My work now as a caregiver for seniors is adding to my knowledge of how the system works for them. It is not remarkable for seniors to take from three to twelve prescription medications up to four times a day. Nearly all I have seen have had at least two or three surgeries, not counting cataract removal or dental procedures. Medical equipment is almost as ubiquitous as corrective lenses, but the difference in cost is breathtaking. And most of it is paid for by Medicare. I learned this weekend that Medicare will pay for one oxygen concentrator per patient but not two (for the convenience of having a second one in another part of the house when a longer oxygen line will do the same thing). One of my clients last year with a broken ankle rented a wheelchair, but when his representative went to return it he was told to keep it because Medicare would not authorize a second rental, and besides the rent had paid for the chair and everyone always kept them instead of turning them in to be reused.

When my mother returned from the hospital on hospice I was asked to choose among five different companies that typically do business at that particular nursing home. I had no idea what a big business it is. She only lived another three weeks but Medicare paid upwards of a thousand dollars for hospice over and above what the nursing home, hospital and other doctors received. From the time it was determined she had inoperable lung cancer until she died the system was able to collect (or pay, depending on one's perspective) thousands of dollars in a few weeks.

I saw somewhere that government pays about fifty cents of every health care dollar.
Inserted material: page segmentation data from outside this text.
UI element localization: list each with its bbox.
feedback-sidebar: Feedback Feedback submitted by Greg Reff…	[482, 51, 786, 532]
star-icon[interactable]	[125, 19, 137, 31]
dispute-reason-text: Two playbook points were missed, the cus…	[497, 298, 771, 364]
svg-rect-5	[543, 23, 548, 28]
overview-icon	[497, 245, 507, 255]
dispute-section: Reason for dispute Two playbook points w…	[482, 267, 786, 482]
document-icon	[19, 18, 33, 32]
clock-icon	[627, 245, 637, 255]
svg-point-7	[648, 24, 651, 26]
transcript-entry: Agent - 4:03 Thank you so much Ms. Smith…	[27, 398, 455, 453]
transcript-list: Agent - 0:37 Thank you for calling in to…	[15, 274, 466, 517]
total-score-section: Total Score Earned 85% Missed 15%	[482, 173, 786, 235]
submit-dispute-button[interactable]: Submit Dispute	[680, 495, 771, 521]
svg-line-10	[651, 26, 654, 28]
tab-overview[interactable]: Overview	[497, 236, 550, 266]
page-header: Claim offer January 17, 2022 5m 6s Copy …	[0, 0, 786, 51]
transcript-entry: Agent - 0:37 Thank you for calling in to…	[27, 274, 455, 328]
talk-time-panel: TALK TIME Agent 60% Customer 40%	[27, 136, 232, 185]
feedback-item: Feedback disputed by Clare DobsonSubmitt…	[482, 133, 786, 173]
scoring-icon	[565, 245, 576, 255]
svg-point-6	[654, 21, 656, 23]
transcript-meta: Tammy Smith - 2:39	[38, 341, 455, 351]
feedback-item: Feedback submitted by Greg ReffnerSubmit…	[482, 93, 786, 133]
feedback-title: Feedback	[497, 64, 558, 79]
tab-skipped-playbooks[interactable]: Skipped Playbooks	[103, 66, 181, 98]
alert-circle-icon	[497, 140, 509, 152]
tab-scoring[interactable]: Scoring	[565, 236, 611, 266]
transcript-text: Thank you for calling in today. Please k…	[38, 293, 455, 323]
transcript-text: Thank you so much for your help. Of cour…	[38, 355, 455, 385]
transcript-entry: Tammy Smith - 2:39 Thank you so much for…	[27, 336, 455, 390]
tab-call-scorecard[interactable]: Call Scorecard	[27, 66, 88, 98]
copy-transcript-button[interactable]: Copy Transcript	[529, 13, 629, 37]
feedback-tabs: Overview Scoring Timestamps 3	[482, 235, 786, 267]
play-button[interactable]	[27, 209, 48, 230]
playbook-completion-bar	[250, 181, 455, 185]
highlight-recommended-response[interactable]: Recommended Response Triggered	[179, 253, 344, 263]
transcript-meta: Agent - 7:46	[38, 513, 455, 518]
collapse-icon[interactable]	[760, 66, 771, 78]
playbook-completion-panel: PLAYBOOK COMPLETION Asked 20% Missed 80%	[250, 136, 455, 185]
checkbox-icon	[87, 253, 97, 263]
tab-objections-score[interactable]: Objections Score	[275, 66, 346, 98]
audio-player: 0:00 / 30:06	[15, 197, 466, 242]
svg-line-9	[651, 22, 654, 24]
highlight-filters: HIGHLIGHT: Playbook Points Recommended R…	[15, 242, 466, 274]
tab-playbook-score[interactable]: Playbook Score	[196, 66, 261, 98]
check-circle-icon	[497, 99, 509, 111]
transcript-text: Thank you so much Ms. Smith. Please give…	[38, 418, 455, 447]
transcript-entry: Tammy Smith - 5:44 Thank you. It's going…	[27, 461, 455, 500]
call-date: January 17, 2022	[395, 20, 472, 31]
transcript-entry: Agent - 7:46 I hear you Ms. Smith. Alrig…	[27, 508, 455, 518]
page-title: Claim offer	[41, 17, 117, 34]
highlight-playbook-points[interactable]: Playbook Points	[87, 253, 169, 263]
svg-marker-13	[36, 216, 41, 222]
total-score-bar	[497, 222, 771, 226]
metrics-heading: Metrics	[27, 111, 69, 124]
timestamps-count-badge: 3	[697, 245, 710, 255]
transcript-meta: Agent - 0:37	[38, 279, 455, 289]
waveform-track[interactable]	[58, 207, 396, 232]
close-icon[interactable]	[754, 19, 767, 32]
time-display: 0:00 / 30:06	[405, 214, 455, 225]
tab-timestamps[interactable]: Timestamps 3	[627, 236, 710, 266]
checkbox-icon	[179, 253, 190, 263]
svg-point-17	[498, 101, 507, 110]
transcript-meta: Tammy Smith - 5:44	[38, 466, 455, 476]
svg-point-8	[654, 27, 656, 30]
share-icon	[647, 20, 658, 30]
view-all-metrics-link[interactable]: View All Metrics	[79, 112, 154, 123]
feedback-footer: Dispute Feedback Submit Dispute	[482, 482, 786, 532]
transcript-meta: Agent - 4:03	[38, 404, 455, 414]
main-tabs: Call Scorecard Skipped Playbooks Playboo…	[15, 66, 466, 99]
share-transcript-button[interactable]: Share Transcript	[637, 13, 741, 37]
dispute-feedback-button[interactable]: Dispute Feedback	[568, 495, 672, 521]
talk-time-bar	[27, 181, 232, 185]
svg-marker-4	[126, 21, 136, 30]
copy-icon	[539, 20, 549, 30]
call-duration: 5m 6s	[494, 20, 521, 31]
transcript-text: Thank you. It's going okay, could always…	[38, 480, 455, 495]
I wonder if the voices yelling for lower taxes but no government involvement in health care have been able to connect those two dots.

Most of the rest is picked up by the insurance industry, embedded in corporate America collecting premiums from the healthiest of us while the unemployed, chronically sick and others with preexisting conditions fend for themselves And of course the same people complaining about government involvement with health care get equally defensive if anyone suggests their company insurance should be shifted elsewhere besides their employers, doing business in a world where competitors from other countries don't have to pay more for steel than for health care (as do US auto makers) or more for coffee than for healthcare (Starbucks) etc.